Aim of the exercise:
What is needed is an exact copy of the records below, minus any pictures.

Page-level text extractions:
====
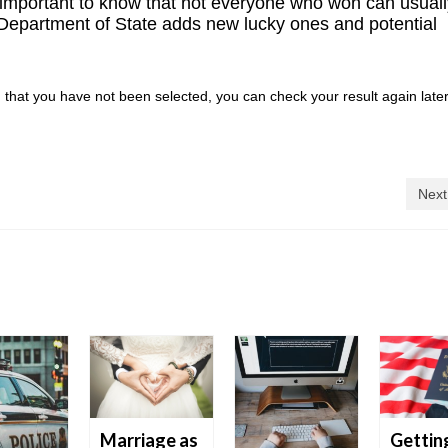
is important to know that not everyone who won can usual
 Department of State adds new lucky ones and potential
n that you have not been selected, you can check your result again later
Next
Marriage as
Gettin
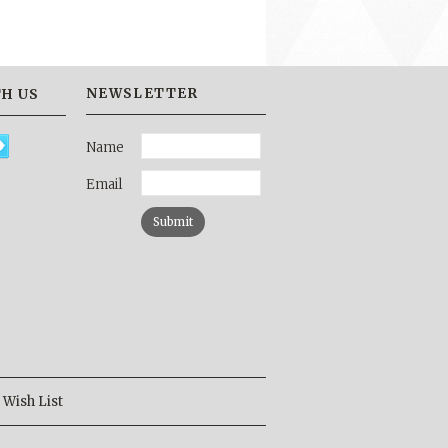
NEWSLETTER
H US
Name
Email
Wish List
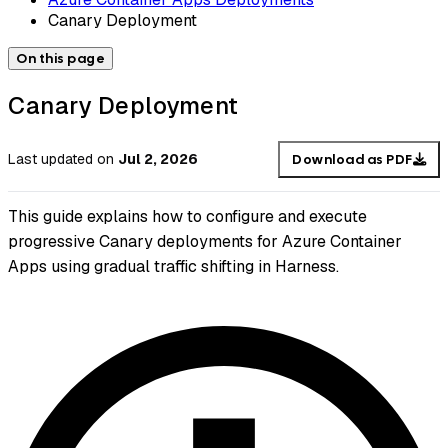
Canary Deployment
On this page
Canary Deployment
Last updated
on
Jul 2, 2026
Download as PDF
This guide explains how to configure and execute
progressive Canary deployments for Azure Container
Apps using gradual traffic shifting in Harness.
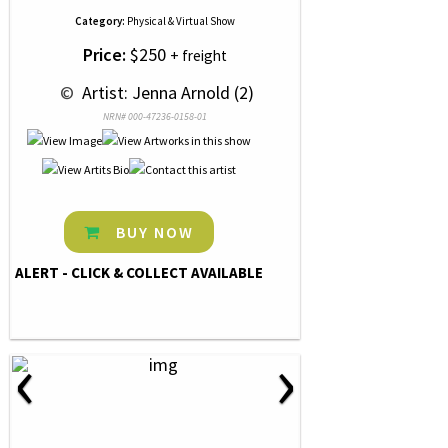
Category:
Physical & Virtual Show
Price:
$250
+ freight
 © 
 Artist: Jenna Arnold (2)
NRN# 000-47236-0158-01
BUY NOW
ALERT - CLICK & COLLECT AVAILABLE
‹
›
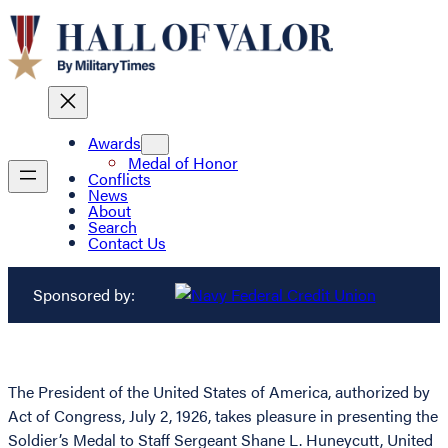
Awards
Medal of Honor
Conflicts
News
About
Search
Contact Us
Sponsored by:
The President of the United States of America, authorized by
Act of Congress, July 2, 1926, takes pleasure in presenting the
Soldier’s Medal to Staff Sergeant Shane L. Huneycutt, United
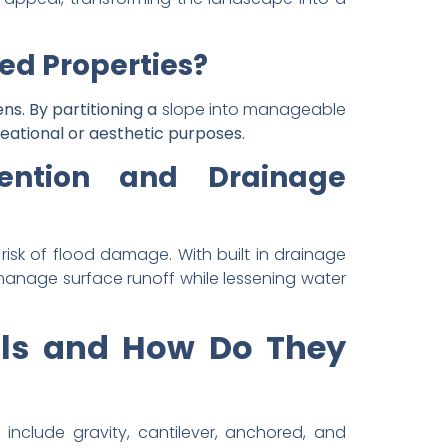
ed Properties?
ns. By partitioning a
slope into manageable
eational or aesthetic purposes.
vention and Drainage
isk of flood damage. With built in drainage
y manage surface runoff while lessening water
alls and How Do They
include gravity, cantilever, anchored, and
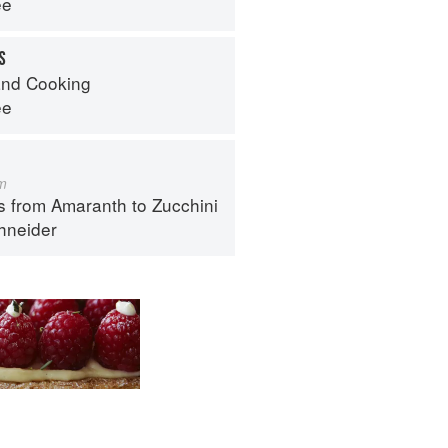
ee
S
nd Cooking
ee
m
s from Amaranth to Zucchini
hneider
====
Solution below:
is important to know that not everyone who won can usual
 Department of State adds new lucky ones and potential
n that you have not been selected, you can check your result again later
Next
Marriage as
Gettin
NEWSLETTER
H US
Name
Email
Wish List
Canary Deployment
On this page
Canary Deployment
Last updated
on
Jul 2, 2026
Download as PDF
This guide explains how to configure and execute
progressive Canary deployments for Azure Container
Apps using gradual traffic shifting in Harness.
Category:
Physical & Virtual Show
Price:
$250
+ freight
 © 
 Artist: Jenna Arnold (2)
NRN# 000-47236-0158-01
BUY NOW
ALERT - CLICK & COLLECT AVAILABLE
‹
›
Awards
Medal of Honor
Conflicts
News
About
Search
Contact Us
Sponsored by:
The President of the United States of America, authorized by
Act of Congress, July 2, 1926, takes pleasure in presenting the
Soldier’s Medal to Staff Sergeant Shane L. Huneycutt, United
ed Properties?
ns. By partitioning a
slope into manageable
eational or aesthetic purposes.
vention and Drainage
isk of flood damage. With built in drainage
y manage surface runoff while lessening water
alls and How Do They
include gravity, cantilever, anchored, and
ee
S
nd Cooking
ee
m
s from Amaranth to Zucchini
hneider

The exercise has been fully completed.